YOUR GOAL: The entries must be set down again word for word; no pictures belong in the copy.

[Collected data]
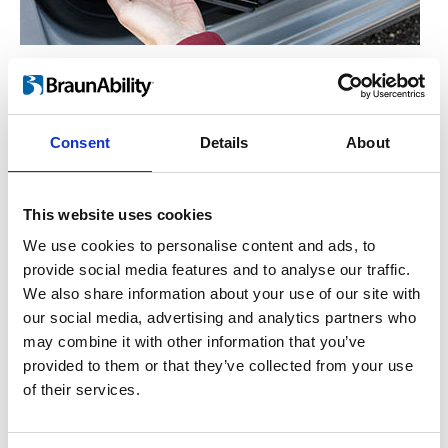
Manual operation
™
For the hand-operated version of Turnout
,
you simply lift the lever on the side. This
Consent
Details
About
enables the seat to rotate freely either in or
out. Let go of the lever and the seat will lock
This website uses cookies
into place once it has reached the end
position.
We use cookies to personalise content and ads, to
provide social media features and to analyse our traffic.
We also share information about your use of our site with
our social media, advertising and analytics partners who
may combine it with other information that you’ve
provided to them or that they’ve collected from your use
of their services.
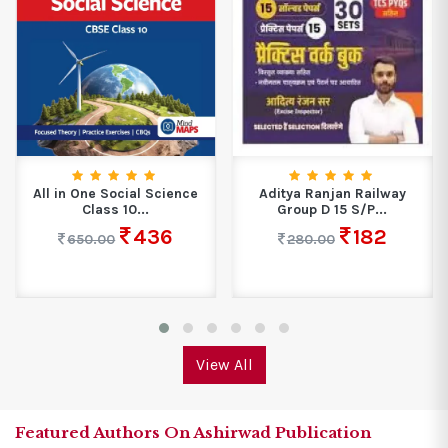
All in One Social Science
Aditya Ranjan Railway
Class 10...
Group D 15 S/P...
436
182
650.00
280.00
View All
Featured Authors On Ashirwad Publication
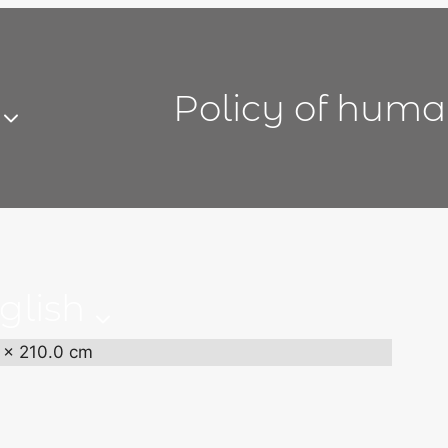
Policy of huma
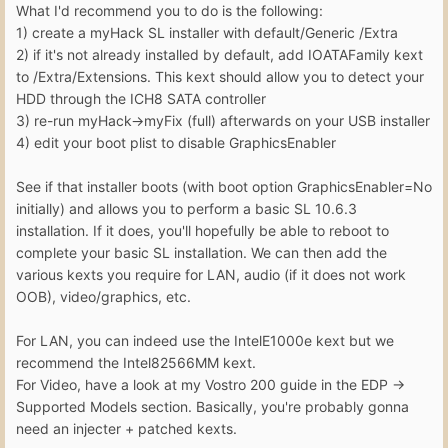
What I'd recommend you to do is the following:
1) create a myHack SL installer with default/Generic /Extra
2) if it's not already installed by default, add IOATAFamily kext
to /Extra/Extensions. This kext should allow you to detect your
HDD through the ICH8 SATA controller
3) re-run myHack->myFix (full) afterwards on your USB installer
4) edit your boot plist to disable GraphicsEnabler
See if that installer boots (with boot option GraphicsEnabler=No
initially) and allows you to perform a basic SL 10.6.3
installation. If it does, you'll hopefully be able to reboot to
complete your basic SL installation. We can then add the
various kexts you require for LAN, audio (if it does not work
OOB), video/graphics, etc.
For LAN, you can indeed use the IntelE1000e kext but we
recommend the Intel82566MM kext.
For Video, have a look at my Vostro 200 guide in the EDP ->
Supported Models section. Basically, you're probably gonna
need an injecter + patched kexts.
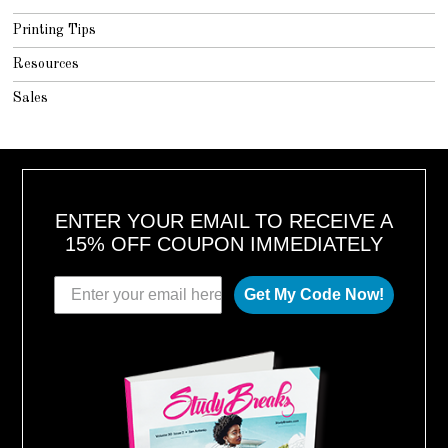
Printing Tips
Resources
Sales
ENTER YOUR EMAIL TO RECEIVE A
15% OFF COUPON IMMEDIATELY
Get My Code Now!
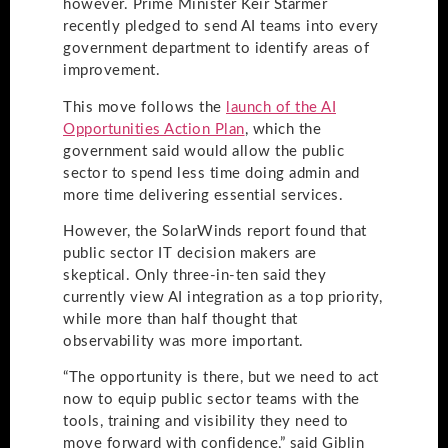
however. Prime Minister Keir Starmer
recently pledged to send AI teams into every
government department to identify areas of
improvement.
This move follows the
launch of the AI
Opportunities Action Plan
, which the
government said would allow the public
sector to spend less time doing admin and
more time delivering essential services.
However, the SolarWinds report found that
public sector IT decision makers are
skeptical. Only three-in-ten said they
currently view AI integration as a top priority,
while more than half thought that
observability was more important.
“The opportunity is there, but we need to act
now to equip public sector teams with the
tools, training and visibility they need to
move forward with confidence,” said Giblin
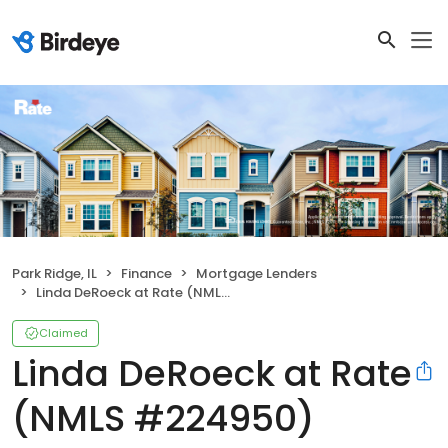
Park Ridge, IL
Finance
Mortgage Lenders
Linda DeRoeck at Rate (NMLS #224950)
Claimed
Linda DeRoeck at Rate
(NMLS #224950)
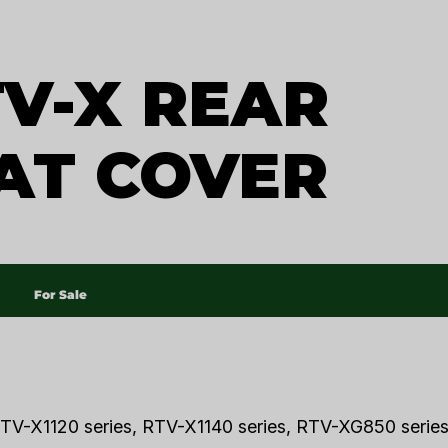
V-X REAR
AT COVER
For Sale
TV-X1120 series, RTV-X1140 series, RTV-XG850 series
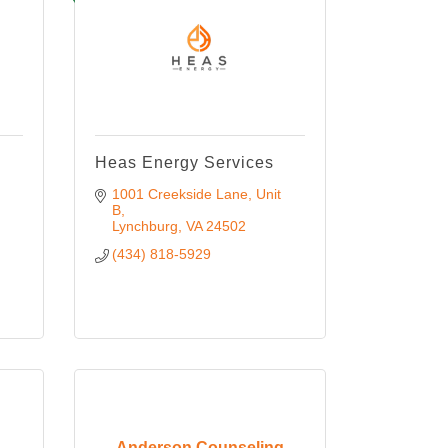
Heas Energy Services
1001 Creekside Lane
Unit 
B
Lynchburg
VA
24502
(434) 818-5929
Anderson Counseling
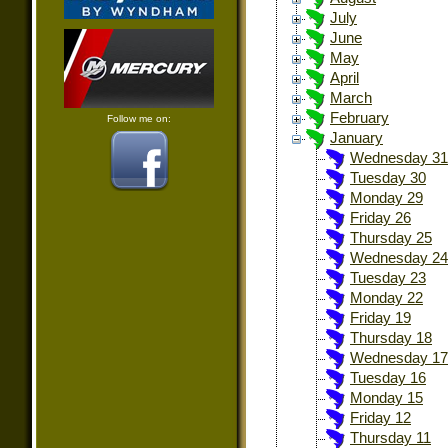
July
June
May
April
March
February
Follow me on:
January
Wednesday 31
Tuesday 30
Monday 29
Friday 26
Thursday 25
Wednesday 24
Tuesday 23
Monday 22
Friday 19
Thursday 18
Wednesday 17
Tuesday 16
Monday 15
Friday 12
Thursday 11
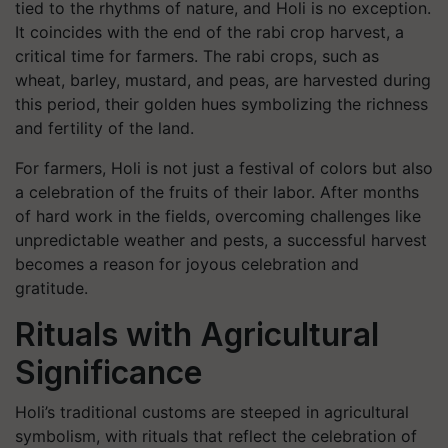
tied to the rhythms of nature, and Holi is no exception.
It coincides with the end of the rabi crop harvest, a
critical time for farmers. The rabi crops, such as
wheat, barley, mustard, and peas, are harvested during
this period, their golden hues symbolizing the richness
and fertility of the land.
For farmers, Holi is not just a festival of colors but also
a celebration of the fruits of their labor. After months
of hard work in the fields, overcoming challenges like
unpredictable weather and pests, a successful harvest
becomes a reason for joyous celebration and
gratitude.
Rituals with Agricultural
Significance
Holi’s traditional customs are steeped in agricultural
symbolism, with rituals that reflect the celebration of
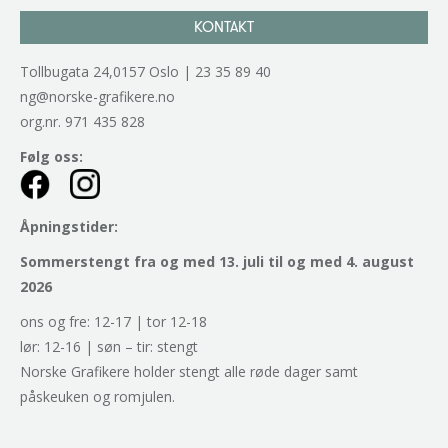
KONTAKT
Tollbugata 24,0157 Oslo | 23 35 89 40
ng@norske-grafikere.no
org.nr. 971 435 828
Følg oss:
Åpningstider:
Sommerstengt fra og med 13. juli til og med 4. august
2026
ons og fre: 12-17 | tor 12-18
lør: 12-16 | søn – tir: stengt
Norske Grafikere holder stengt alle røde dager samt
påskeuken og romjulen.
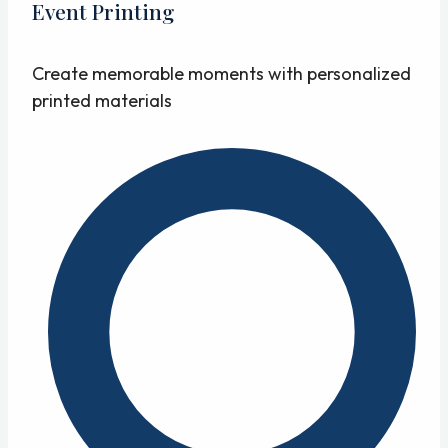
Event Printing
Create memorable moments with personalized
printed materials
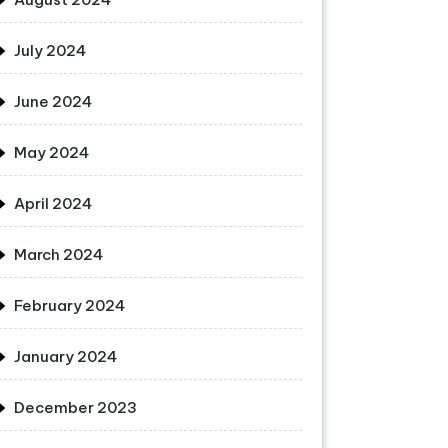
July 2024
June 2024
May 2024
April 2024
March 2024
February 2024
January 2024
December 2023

RESPONSE:
Manual operation
™
For the hand-operated version of Turnout
,
you simply lift the lever on the side. This
Consent
Details
About
enables the seat to rotate freely either in or
out. Let go of the lever and the seat will lock
This website uses cookies
into place once it has reached the end
position.
We use cookies to personalise content and ads, to
provide social media features and to analyse our traffic.
We also share information about your use of our site with
our social media, advertising and analytics partners who
may combine it with other information that you’ve
provided to them or that they’ve collected from your use
of their services.
All in One Social Science
Aditya Ranjan Railway
Class 10...
Group D 15 S/P...
436
182
650.00
280.00
View All
Featured Authors On Ashirwad Publication
Policy of huma
What I'd recommend you to do is the following:
1) create a myHack SL installer with default/Generic /Extra
2) if it's not already installed by default, add IOATAFamily kext
to /Extra/Extensions. This kext should allow you to detect your
HDD through the ICH8 SATA controller
3) re-run myHack->myFix (full) afterwards on your USB installer
4) edit your boot plist to disable GraphicsEnabler
See if that installer boots (with boot option GraphicsEnabler=No
initially) and allows you to perform a basic SL 10.6.3
installation. If it does, you'll hopefully be able to reboot to
complete your basic SL installation. We can then add the
various kexts you require for LAN, audio (if it does not work
OOB), video/graphics, etc.
For LAN, you can indeed use the IntelE1000e kext but we
recommend the Intel82566MM kext.
For Video, have a look at my Vostro 200 guide in the EDP ->
Supported Models section. Basically, you're probably gonna
need an injecter + patched kexts.
Printing Tips
Resources
Sales
ENTER YOUR EMAIL TO RECEIVE A
15% OFF COUPON IMMEDIATELY
Get My Code Now!
however. Prime Minister Keir Starmer
recently pledged to send AI teams into every
government department to identify areas of
improvement.
This move follows the
launch of the AI
Opportunities Action Plan
, which the
government said would allow the public
sector to spend less time doing admin and
more time delivering essential services.
However, the SolarWinds report found that
public sector IT decision makers are
skeptical. Only three-in-ten said they
currently view AI integration as a top priority,
while more than half thought that
observability was more important.
“The opportunity is there, but we need to act
now to equip public sector teams with the
tools, training and visibility they need to
move forward with confidence,” said Giblin
Park Ridge, IL
Finance
Mortgage Lenders
Linda DeRoeck at Rate (NMLS #224950)
Claimed
Linda DeRoeck at Rate
(NMLS #224950)
V-X REAR
AT COVER
For Sale
TV-X1120 series, RTV-X1140 series, RTV-XG850 series
Heas Energy Services
1001 Creekside Lane
Unit 
B
Lynchburg
VA
24502
(434) 818-5929
Anderson Counseling
July
June
May
April
March
February
Follow me on:
January
Wednesday 31
Tuesday 30
Monday 29
Friday 26
Thursday 25
Wednesday 24
Tuesday 23
Monday 22
Friday 19
Thursday 18
Wednesday 17
Tuesday 16
Monday 15
Friday 12
Thursday 11
tied to the rhythms of nature, and Holi is no exception.
It coincides with the end of the rabi crop harvest, a
critical time for farmers. The rabi crops, such as
wheat, barley, mustard, and peas, are harvested during
this period, their golden hues symbolizing the richness
and fertility of the land.
For farmers, Holi is not just a festival of colors but also
a celebration of the fruits of their labor. After months
of hard work in the fields, overcoming challenges like
unpredictable weather and pests, a successful harvest
becomes a reason for joyous celebration and
gratitude.
Rituals with Agricultural
Significance
Holi’s traditional customs are steeped in agricultural
symbolism, with rituals that reflect the celebration of
KONTAKT
Tollbugata 24,0157 Oslo | 23 35 89 40
ng@norske-grafikere.no
org.nr. 971 435 828
Følg oss:
Åpningstider:
Sommerstengt fra og med 13. juli til og med 4. august
2026
ons og fre: 12-17 | tor 12-18
lør: 12-16 | søn – tir: stengt
Norske Grafikere holder stengt alle røde dager samt
påskeuken og romjulen.
Event Printing
Create memorable moments with personalized
printed materials
July 2024
June 2024
May 2024
April 2024
March 2024
February 2024
January 2024
December 2023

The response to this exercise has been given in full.